On the broadcast, expect to hear that the team has lost radio contact with DART. Images will continue to come through and be displayed for about eight seconds afterward as they travel through space to Earth, said Edward Reynolds, DART project manager at the Applied Physics Lab.
Also on the journey is the Italian Space Agency’s Light Italian CubeSat for Imaging of Asteroids, or LICIACube. This briefcase-size CubeSat hitched a ride with DART to space and detached from the spacecraft on September 11.
On the CubeSat are two cameras called LUKE (LICIACube Unit Key Explorer) and LEIA (LICIACube Explorer Imaging for Asteroid). Together, they will collect images and help guide LICIACube on its journey.
The little satellite travels at a safe distance behind DART to record what happens.
Three minutes after impact, LICIACube will fly by Dimorphos to capture images and video of the impact plume as it sprays up off the asteroid and maybe even spy the crater it could leave behind. The mini satellite will also glimpse Dimorphos’ opposite hemisphere, which DART won’t get to see before it’s obliterated.

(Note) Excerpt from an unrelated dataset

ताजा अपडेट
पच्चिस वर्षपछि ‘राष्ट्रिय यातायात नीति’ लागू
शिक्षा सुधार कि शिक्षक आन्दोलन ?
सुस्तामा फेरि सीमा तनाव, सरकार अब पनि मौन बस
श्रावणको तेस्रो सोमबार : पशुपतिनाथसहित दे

The CubeSat will turn to keep its cameras pointed at Dimorphos as it flies by. Days, weeks and months after, we’ll see images and video captured by the Italian satellite
t that observed the collision event.
The first images expected back from LICIACube could show the moment of impact and the plume it creates.
After the fact
While the engineering team expects to celebrate a successful impact, astronomers will know that it’s time to get to work, said Tom Statler, NASA DART program scientist. Ground-based observatories around the world will be observing the asteroid system as a way to confirm if DART successfully changed the asteroid’s motion.
The James Webb Space Telescope, the Hubble Space Telescope and NASA’s Lucy mission will also observe the aftermath. The images they collect could reveal an overall brightening of the whole asteroid system, indicating how much dust and debris was kicked up by the impact, Statler said.

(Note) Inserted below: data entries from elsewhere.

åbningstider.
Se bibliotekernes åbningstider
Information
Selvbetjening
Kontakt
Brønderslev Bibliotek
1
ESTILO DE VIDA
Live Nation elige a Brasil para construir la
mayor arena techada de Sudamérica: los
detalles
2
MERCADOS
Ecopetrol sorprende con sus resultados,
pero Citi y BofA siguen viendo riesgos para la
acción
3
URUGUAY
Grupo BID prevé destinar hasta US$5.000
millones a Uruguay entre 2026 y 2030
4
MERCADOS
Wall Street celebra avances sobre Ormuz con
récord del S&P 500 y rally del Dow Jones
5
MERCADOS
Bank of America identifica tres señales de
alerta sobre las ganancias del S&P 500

Astronomers will use telescopes on Earth to compare previous observations of the system with those they collect after the event.
Currently, it takes Dimorphos 11 hours and 55 minutes to complete one orbit around Didymos. After DART’s impact, that could shrink by 10 minutes — something that can be measured by telescopes on Earth — and ultimately show whether DART was successful.
And don’t expect to see the last of this asteroid system in 2022.
To survey the aftermath of the impact, the European Space Agency’s Hera mission will launch in 2024, and we can expect even more dramatic imagery of the aftermath then.
The spacecraft, along with two CubeSats, will arrive at the asteroid system in 2026, about four years after DART completes its mission. Once there, Hera will study both asteroids, measure physical properties of Dimorphos, and examine the DART impact crater and the moon’s orbit, continuing with the overall aim of establishing an effective planetary defense strategy.